Pablo Álvarez-Pire comparte con el nuevo presidente del PP el nombre de pila y en algún sentido el cargo y la trayectoria. Álvarez-Pire es en la dirección del PP asturiano lo que Casado en la nacional -vicesecretario de Comunicación- y fue en Asturias lo que su tocayo a nivel nacional, presidente de Nuevas Generaciones. Ayer, de la victoria de Casado sacó un cargo en la junta directiva nacional, máximo órgano del partido entre congresos, y "la satisfacción y la emoción", pero más que por la victoria, "por el futuro y por la unidad" del partido, asegura. Se decía "tremendamente ilusionado" incluso antes de saber el resultado y después no admitía dudas: "De este congreso sale un partido unido y fuerte".
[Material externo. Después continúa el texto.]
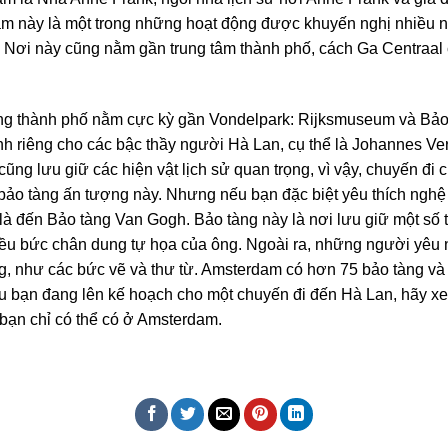
h tâm này là một trong những hoạt động được khuyến nghị nhiều
. Nơi này cũng nằm gần trung tâm thành phố, cách Ga Centraal
ong thành phố nằm cực kỳ gần Vondelpark: Rijksmuseum và Bả
nh riêng cho các bậc thầy người Hà Lan, cụ thể là Johannes 
ũng lưu giữ các hiện vật lịch sử quan trọng, vì vậy, chuyến đ
bảo tàng ấn tượng này. Nhưng nếu bạn đặc biệt yêu thích nghệ
là đến Bảo tàng Van Gogh. Bảo tàng này là nơi lưu giữ một số t
 bức chân dung tự họa của ông. Ngoài ra, những người yêu n
 ông, như các bức vẽ và thư từ. Amsterdam có hơn 75 bảo tàng v
 Nếu bạn đang lên kế hoạch cho một chuyến đi đến Hà Lan, hãy 
 bạn chỉ có thể có ở Amsterdam.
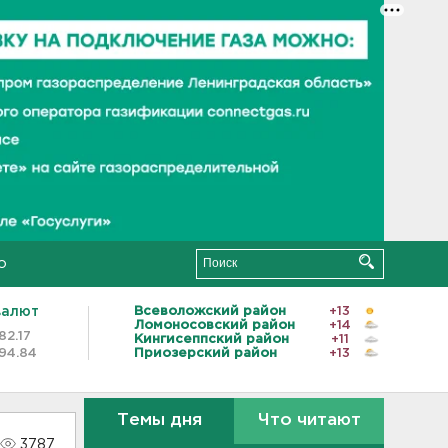
о
валют
Всеволожский район
+13
Ломоносовский район
+14
82.17
Кингисеппский район
+11
94.84
Приозерский район
+13
Темы дня
Что читают
3787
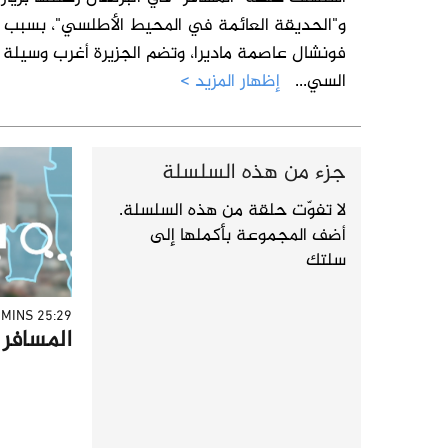
و"الحديقة العائمة في المحيط الأطلسي"، بسبب ط
فونشال عاصمة ماديرا، وتضم الجزيرة أغرب وسيلة 
السي
...
إظهار المزيد >
جزء من هذه السلسلة
لا تفوّت حلقة من هذه السلسلة.
أضف المجموعة بأكملها إلى
سلتك
25:29 MINS
المسافر - 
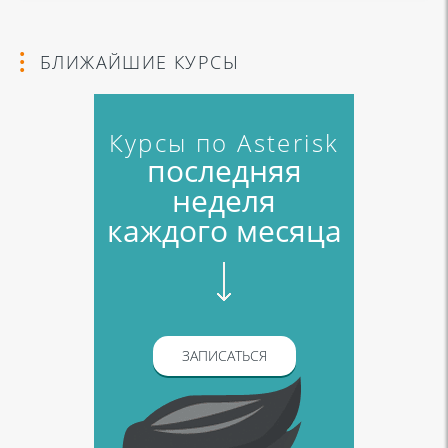
БЛИЖАЙШИЕ КУРСЫ
Курсы по Asterisk
последняя
неделя
каждого месяца
ЗАПИСАТЬСЯ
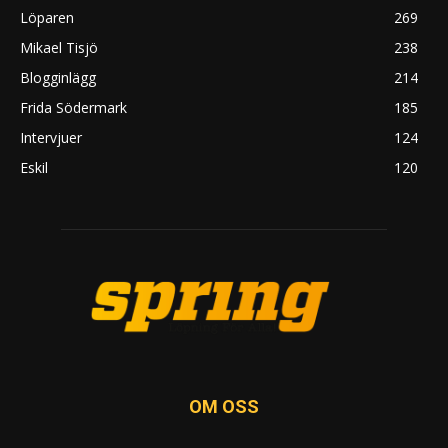
Löparen
269
Mikael Tisjö
238
Blogginlägg
214
Frida Södermark
185
Intervjuer
124
Eskil
120
OM OSS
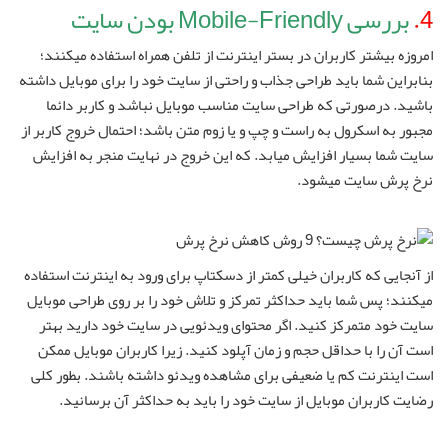
4.
بررسی Mobile-Friendly بودن سایت
امروزه بیشتر کاربران در بستر اینترنت از تلفن همراه استفاده میکنند؛
بنابراین شما باید طراحی جذاب و راحتی از سایت خود را برای موبایل داشته
باشید. درصورتی که طراحی سایت مناسب موبایل نباشد و کاربر دائما
مجبور به اسکرول به راست و چپ و یا زوم متن باشد؛ احتمال خروج کاربر از
سایت شما بسیار افزایش میابد. که این خروج در نهایت منجر به افزایش
نرخ پرش سایت میشود.
از آنجایی که کاربران خیلی کمتر از دسکتاپ برای ورود به اینترنت استفاده
میکنند؛ پس شما باید حداکثر تمرکز و تلاش خود را بر روی طراحی موبایل
سایت خود متمرکز کنید. اگر محتوای ویدئویی در سایت خود دارید بهتر
است آن را با حداقل حجم و زمان آپلود کنید. زیرا کاربران موبایل ممکن
است اینترنت کم یا ضعیفی برای مشاهده ویدئو داشته باشند. بطور کلی
رضایت کاربران موبایل از سایت خود را باید به حداکثر آن برسانید.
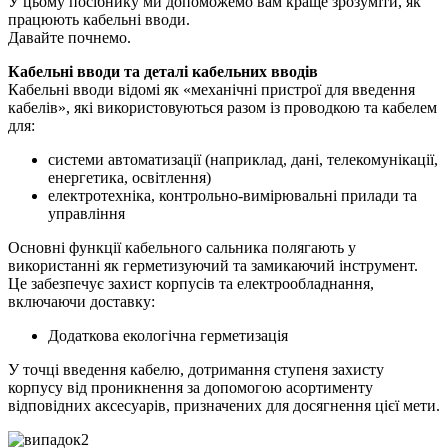
У цьому посібнику ми допоможемо вам краще зрозуміти, як
працюють кабельні вводи.
Давайте почнемо.
Кабельні вводи та деталі кабельних вводів
Кабельні вводи відомі як «механічні пристрої для введення
кабелів», які використовуються разом із проводкою та кабелем
для:
системи автоматизації (наприклад, дані, телекомунікації,
енергетика, освітлення)
електротехніка, контрольно-вимірювальні прилади та
управління
Основні функції кабельного сальника полягають у
використанні як герметизуючий та замикаючий інструмент.
Це забезпечує захист корпусів та електрообладнання,
включаючи доставку:
Додаткова екологічна герметизація
У точці введення кабелю, дотримання ступеня захисту
корпусу від проникнення за допомогою асортименту
відповідних аксесуарів, призначених для досягнення цієї мети.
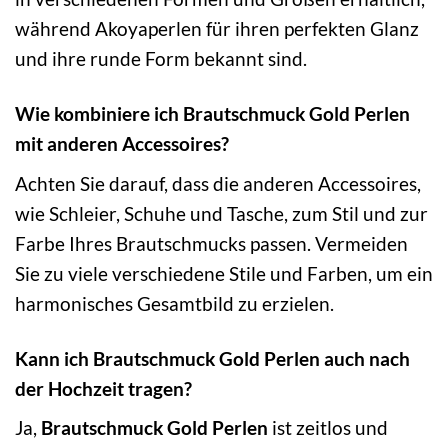
während Akoyaperlen für ihren perfekten Glanz
und ihre runde Form bekannt sind.
Wie kombiniere ich Brautschmuck Gold Perlen
mit anderen Accessoires?
Achten Sie darauf, dass die anderen Accessoires,
wie Schleier, Schuhe und Tasche, zum Stil und zur
Farbe Ihres Brautschmucks passen. Vermeiden
Sie zu viele verschiedene Stile und Farben, um ein
harmonisches Gesamtbild zu erzielen.
Kann ich Brautschmuck Gold Perlen auch nach
der Hochzeit tragen?
Ja,
Brautschmuck Gold Perlen
ist zeitlos und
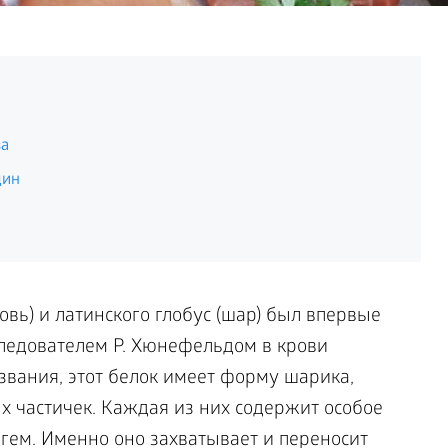
за
щин
ровь) и латинского глобус (шар) был впервые
следователем Р. Хюнефельдом в крови
звания, этот белок имеет форму шарика,
х частичек. Каждая из них содержит особое
ем. Именно оно захватывает и переносит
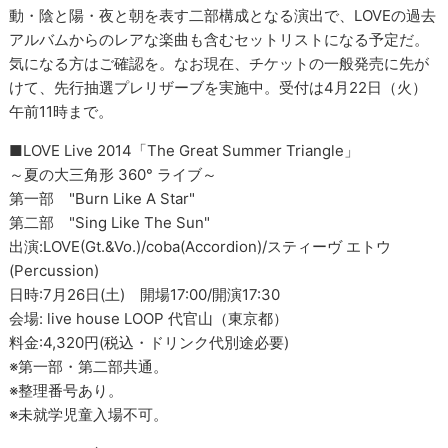
動・陰と陽・夜と朝を表す二部構成となる演出で、LOVEの過去
アルバムからのレアな楽曲も含むセットリストになる予定だ。
気になる方はご確認を。なお現在、チケットの一般発売に先が
けて、先行抽選プレリザーブを実施中。受付は4月22日（火）
午前11時まで。
■LOVE Live 2014「The Great Summer Triangle」
～夏の大三角形 360° ライブ～
第一部 "Burn Like A Star"
第二部 "Sing Like The Sun"
出演:LOVE(Gt.&Vo.)/coba(Accordion)/スティーヴ エトウ
(Percussion)
日時:7月26日(土) 開場17:00/開演17:30
会場: live house LOOP 代官山（東京都）
料金:4,320円(税込・ドリンク代別途必要)
※第一部・第二部共通。
※整理番号あり。
※未就学児童入場不可。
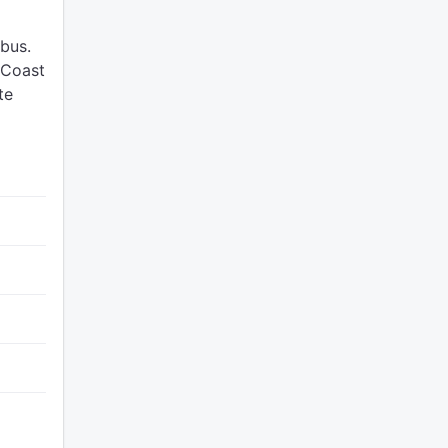
bus.
 Coast
te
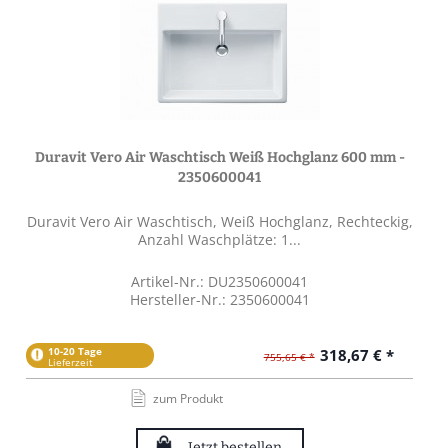
Duravit Vero Air Waschtisch Weiß Hochglanz 600 mm -
2350600041
Duravit Vero Air Waschtisch, Weiß Hochglanz, Rechteckig,
Anzahl Waschplätze: 1...
Artikel-Nr.: DU2350600041
Hersteller-Nr.: 2350600041
10-20 Tage
318,67 € *
755,65 € *
Lieferzeit
zum Produkt
Jetzt bestellen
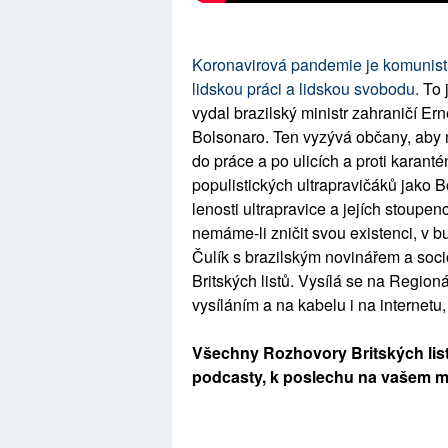
Koronavirová pandemie je komunistick
lidskou práci a lidskou svobodu.
To j
vydal brazilský ministr zahraničí Erne
Bolsonaro. Ten vyzývá občany, aby 
do práce a po ulicích a proti karant
populistických ultrapravičáků jako 
lenosti ultrapravice a jejích stoupe
nemáme-li zničit svou existenci, v 
Čulík s brazilským novinářem a so
Britských listů. Vysílá se na Regioná
vysíláním a na kabelu i na internetu
Všechny Rozhovory Britských listů
podcasty, k poslechu na vašem m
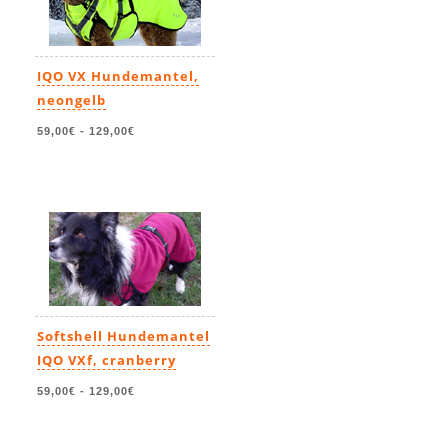
IQO VX Hundemantel,
neongelb
59,00€
-
129,00€
Softshell Hundemantel
IQO VXf, cranberry
59,00€
-
129,00€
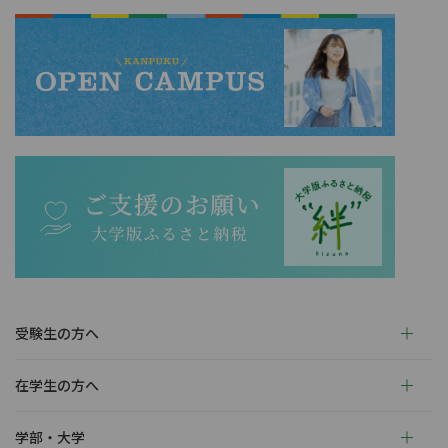
受験生の方へ
在学生の方へ
学部・大学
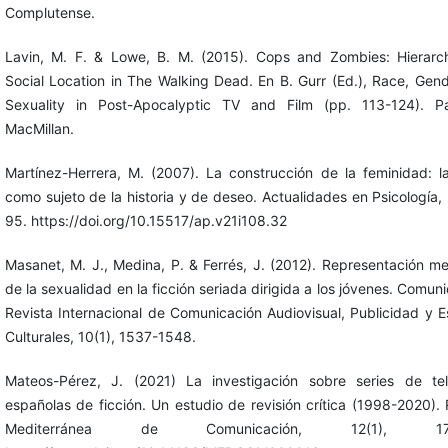
Complutense.
Lavin, M. F. & Lowe, B. M. (2015). Cops and Zombies: Hierar
Social Location in The Walking Dead. En B. Gurr (Ed.), Race, Gen
Sexuality in Post-Apocalyptic TV and Film (pp. 113-124). Pa
MacMillan.
Martínez-Herrera, M. (2007). La construcción de la feminidad: l
como sujeto de la historia y de deseo. Actualidades en Psicología, 
95. https://doi.org/10.15517/ap.v21i108.32
Masanet, M. J., Medina, P. & Ferrés, J. (2012). Representación me
de la sexualidad en la ficción seriada dirigida a los jóvenes. Comun
Revista Internacional de Comunicación Audiovisual, Publicidad y E
Culturales, 10(1), 1537-1548.
Mateos-Pérez, J. (2021) La investigación sobre series de tel
españolas de ficción. Un estudio de revisión crítica (1998-2020). 
Mediterránea de Comunicación, 12(1), 171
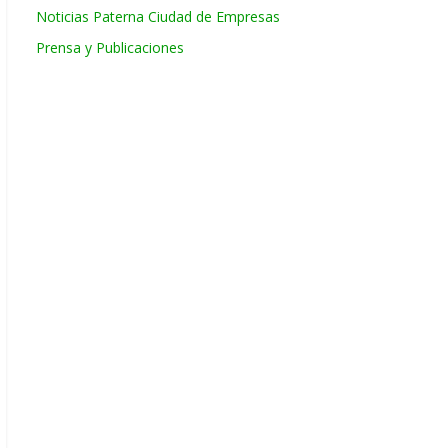
Noticias Paterna Ciudad de Empresas
Prensa y Publicaciones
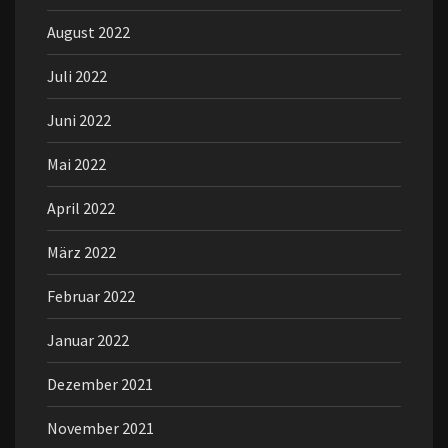
August 2022
Juli 2022
Juni 2022
Mai 2022
April 2022
März 2022
Februar 2022
Januar 2022
Dezember 2021
November 2021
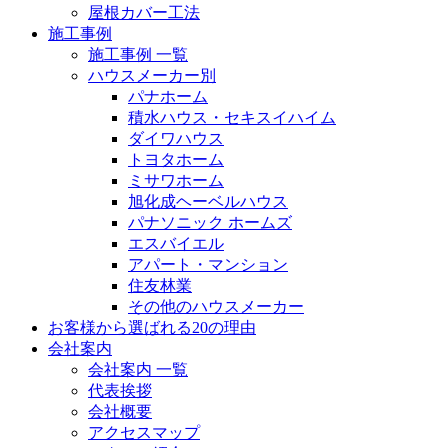
屋根カバー工法
施工事例
施工事例 一覧
ハウスメーカー別
パナホーム
積水ハウス・セキスイハイム
ダイワハウス
トヨタホーム
ミサワホーム
旭化成ヘーベルハウス
パナソニック ホームズ
エスバイエル
アパート・マンション
住友林業
その他のハウスメーカー
お客様から選ばれる20の理由
会社案内
会社案内 一覧
代表挨拶
会社概要
アクセスマップ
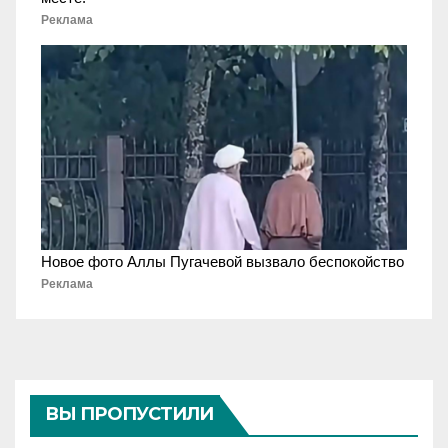
Реклама
Новое фото Аллы Пугачевой вызвало беспокойство
Реклама
ВЫ ПРОПУСТИЛИ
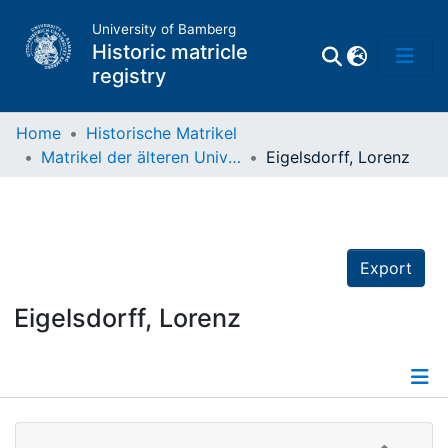
University of Bamberg
Historic matricle
registry
Home
Historische Matrikel
Matrikel der älteren Universität
Eigelsdorff, Lorenz
Matrikel
Directory of
Professors
Export
Eigelsdorff, Lorenz
Details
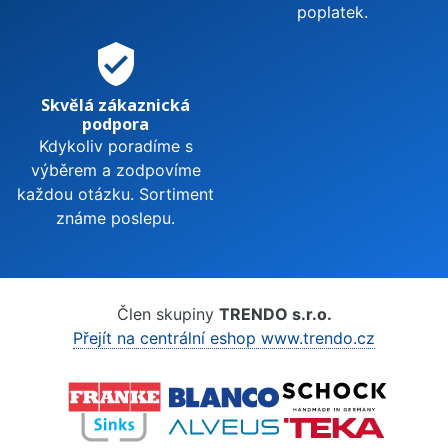
poplatek.
verified_user
Skvělá zákaznická
podpora
Kdykoliv poradíme s
výběrem a zodpovíme
každou otázku. Sortiment
známe poslepu.
Člen skupiny
TRENDO s.r.o.
Přejít na centrální eshop www.trendo.cz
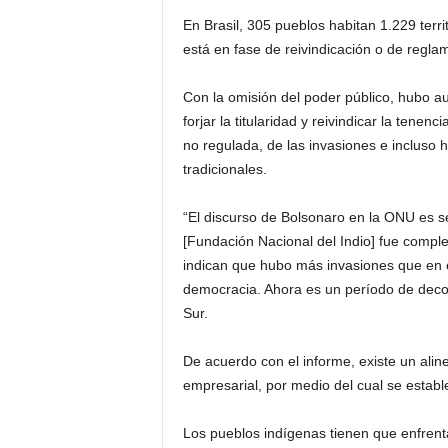
En Brasil, 305 pueblos habitan 1.229 terri
está en fase de reivindicación o de regla
Con la omisión del poder público, hubo a
forjar la titularidad y reivindicar la tenen
no regulada, de las invasiones e incluso h
tradicionales.
“El discurso de Bolsonaro en la ONU es 
[Fundación Nacional del Indio] fue comp
indican que hubo más invasiones que en el
democracia. Ahora es un período de decons
Sur.
De acuerdo con el informe, existe un ali
empresarial, por medio del cual se establ
Los pueblos indígenas tienen que enfrenta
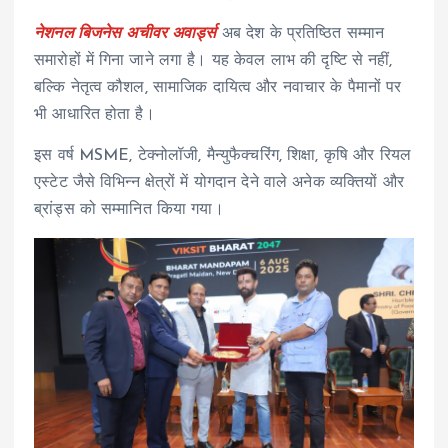
नेशनल बिजनेस अचीवर अवार्ड्स
अब देश के प्रतिष्ठित सम्मान
समारोहों में गिना जाने लगा है। यह केवल लाभ की दृष्टि से नहीं,
बल्कि नेतृत्व कौशल, सामाजिक दायित्व और नवाचार के पैमानों पर
भी आधारित होता है।
इस वर्ष MSME, टेक्नोलॉजी, मैन्युफैक्चरिंग, शिक्षा, कृषि और रियल
एस्टेट जैसे विभिन्न क्षेत्रों में योगदान देने वाले अनेक व्यक्तियों और
ब्रांड्स को सम्मानित किया गया।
Votando por Casado, al que conoce desde Nuevas Generaciones y al que le une además una estrecha relación a través del gallego Javier Dorado, amigo de Casado y director general del Instituto de la Juventud, donde trabaja Pire, el nuevo miembro de la junta ejecutiva contravino las tendencias de voto de los compromisarios de su junta local -la de Oviedo-, que hicieron campaña por Soraya Sáenz de Santamaría, y la de la dirección regional del partido en Asturias, a la que pertenece y cuya cúpula se decantó también el pasado viernes por la exvicepresidenta del Gobierno. No hay disciplina de voto, pero, según fuentes de esa dirección, Pire habría comunicado anteayer a los dirigentes asturianos que formaría parte del equipo de Casado y que era él su candidato.